* What you have to do: Give the data again in full, without pictures.

* Information:

-- Opening Marker --

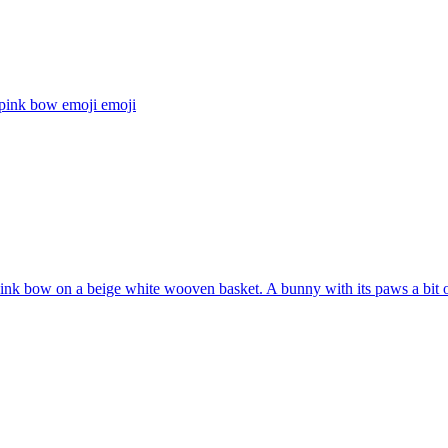
 pink bow emoji
emoji
pink bow on a beige white wooven basket. A bunny with its paws a bit ou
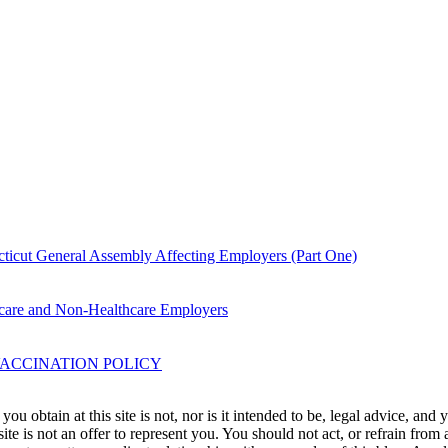
icut General Assembly Affecting Employers (Part One)
are and Non-Healthcare Employers
ACCINATION POLICY
u obtain at this site is not, nor is it intended to be, legal advice, and
te is not an offer to represent you. You should not act, or refrain from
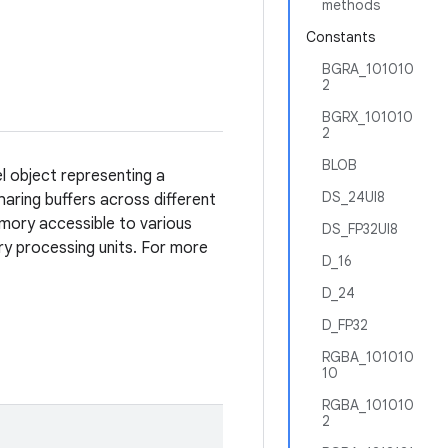
methods
Constants
BGRA_101010
2
BGRX_101010
2
BLOB
el object representing a
DS_24UI8
aring buffers across different
mory accessible to various
DS_FP32UI8
ry processing units. For more
D_16
D_24
D_FP32
RGBA_101010
10
RGBA_101010
2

-- Closing Marker --

* Completed exercise:
 pink bow emoji
emoji
pink bow on a beige white wooven basket. A bunny with its paws a bit ou
icut General Assembly Affecting Employers (Part One)
are and Non-Healthcare Employers
ACCINATION POLICY
u obtain at this site is not, nor is it intended to be, legal advice, and
te is not an offer to represent you. You should not act, or refrain from
methods
Constants
BGRA_101010
2
BGRX_101010
2
BLOB
el object representing a
DS_24UI8
aring buffers across different
mory accessible to various
DS_FP32UI8
ry processing units. For more
D_16
D_24
D_FP32
RGBA_101010
10
RGBA_101010
2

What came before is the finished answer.